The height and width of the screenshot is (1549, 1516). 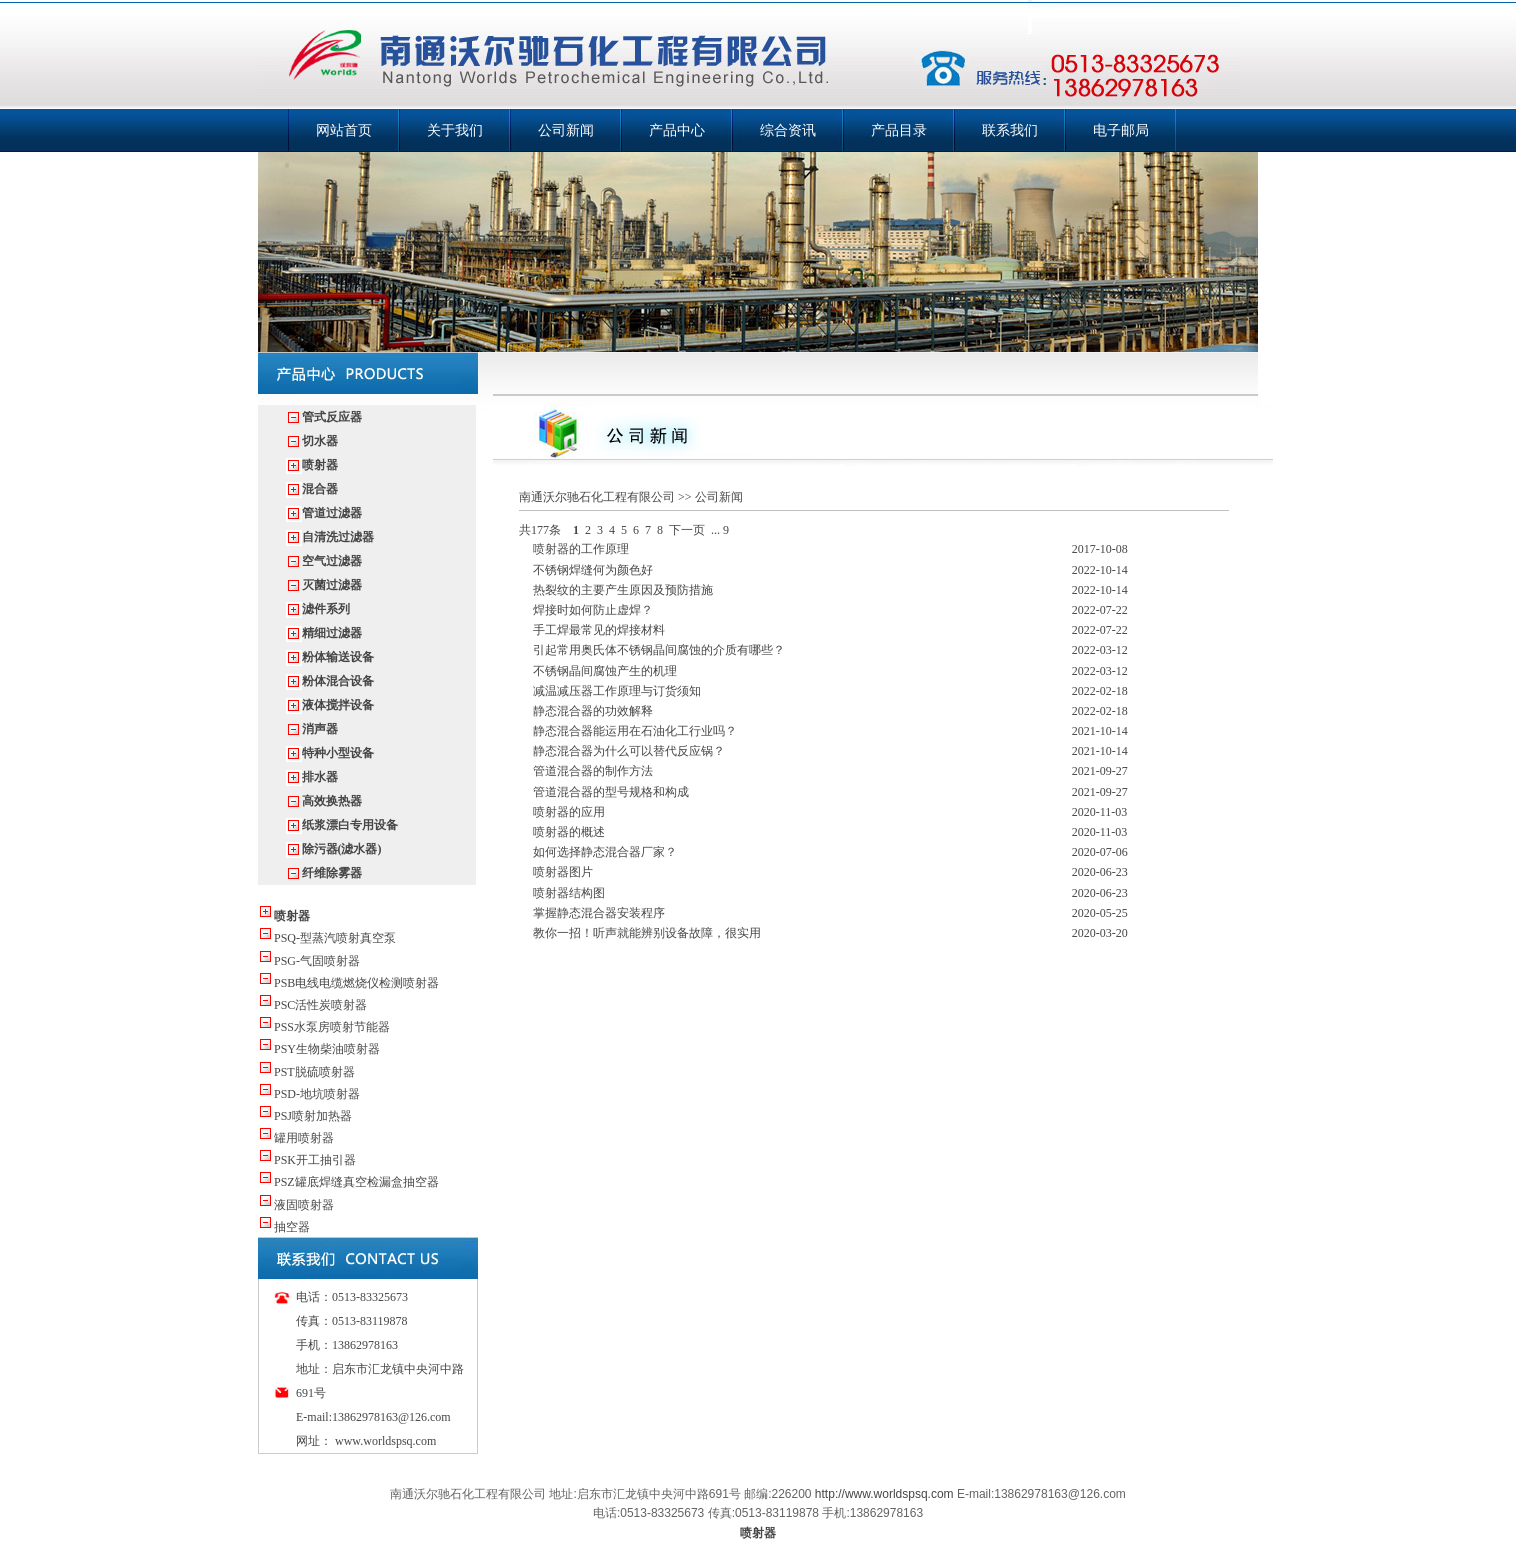 What do you see at coordinates (335, 938) in the screenshot?
I see `PSQ-型蒸汽喷射真空泵` at bounding box center [335, 938].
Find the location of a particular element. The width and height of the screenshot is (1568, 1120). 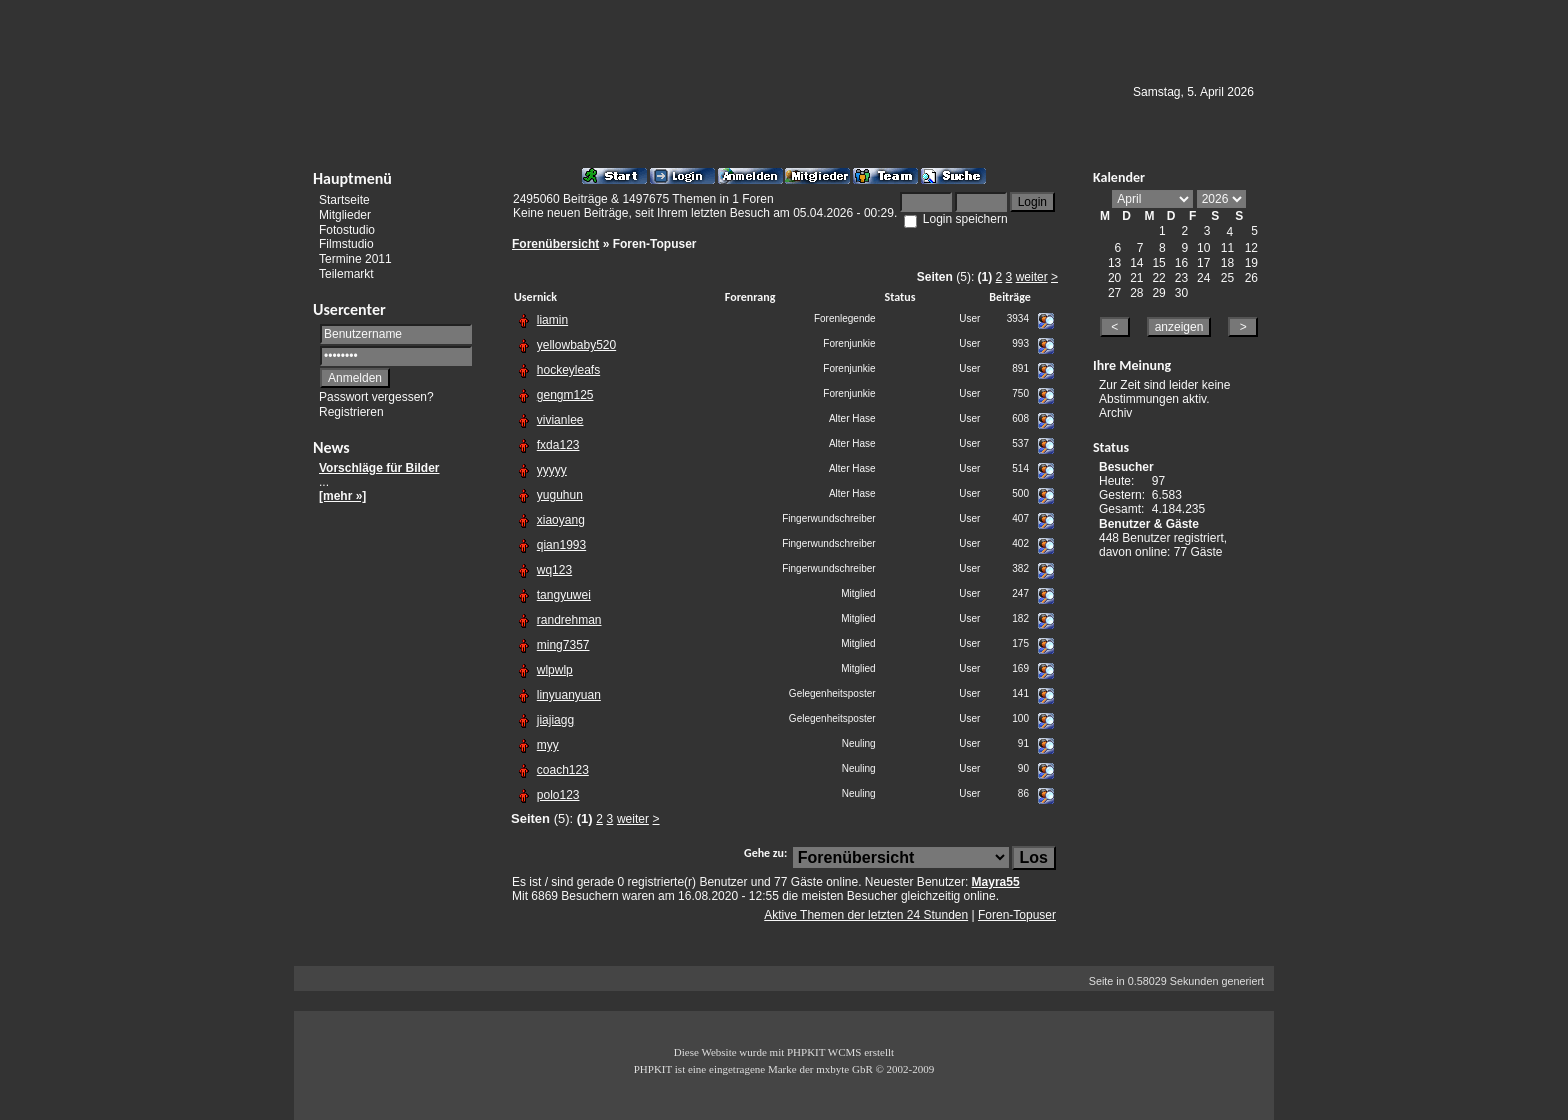

Foren-Topuser is located at coordinates (1017, 915).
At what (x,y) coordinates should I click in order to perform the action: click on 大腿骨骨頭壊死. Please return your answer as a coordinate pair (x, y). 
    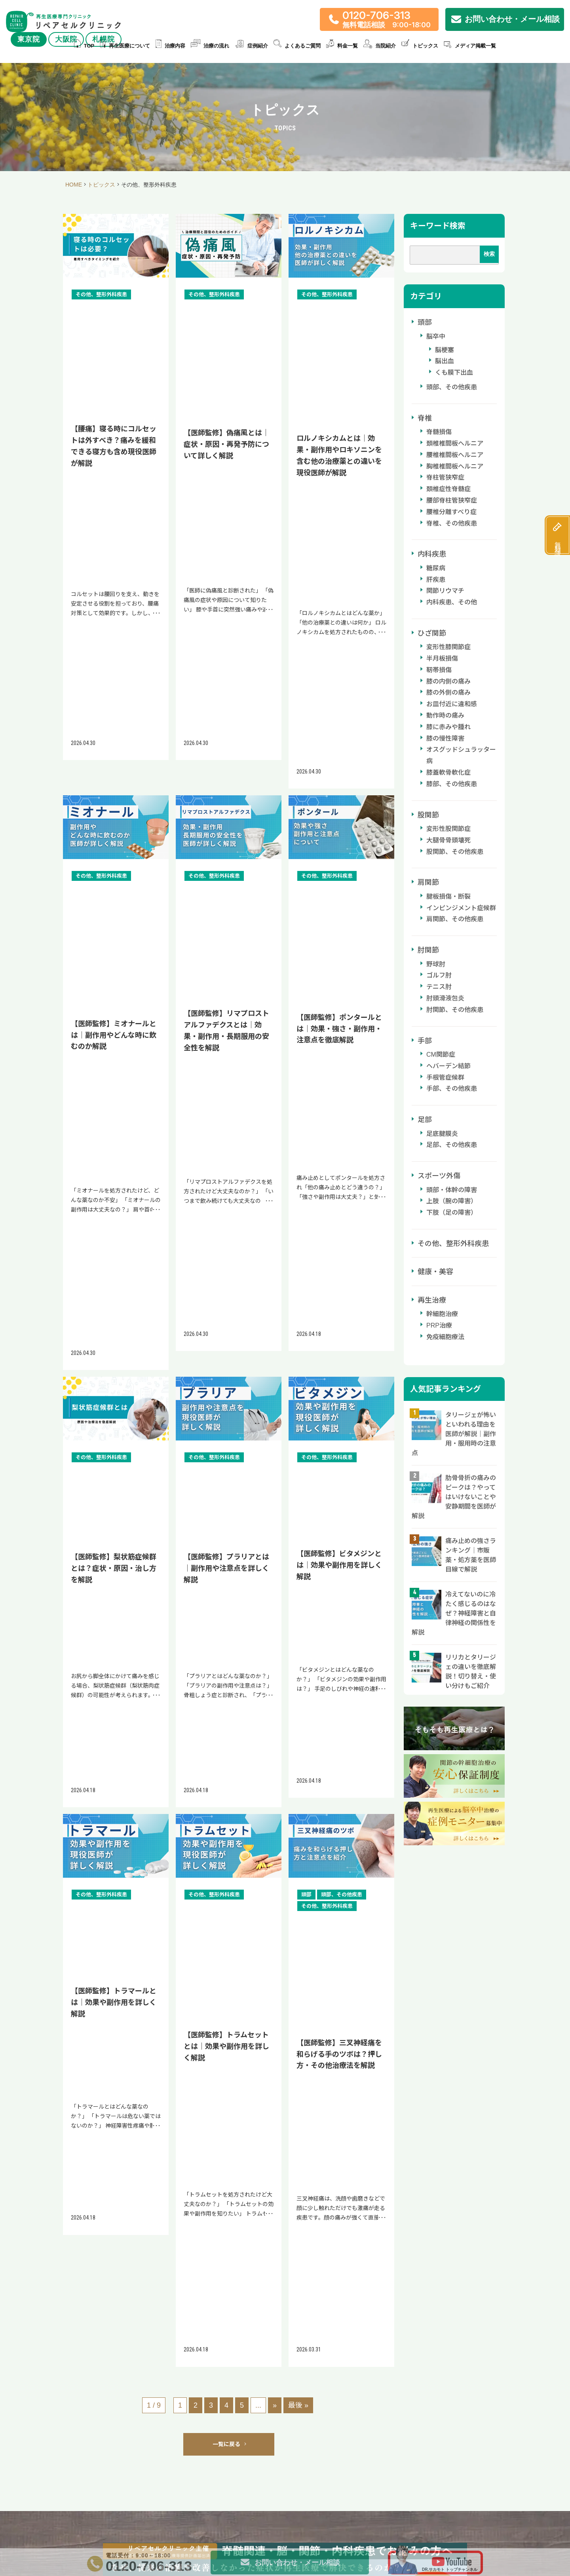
* * * * * * *
_Your goal_:
Please quote the records above exactly, beginning at the line that contains "Find the location" and ending at their last line. Leave the pictures out.

_Expected answer_:
Find the location of a particular element. The width and height of the screenshot is (1568, 1120). 

Foren-Topuser is located at coordinates (1017, 915).
At what (x,y) coordinates should I click in order to perform the action: click on 大腿骨骨頭壊死. Please return your answer as a coordinate pair (x, y). 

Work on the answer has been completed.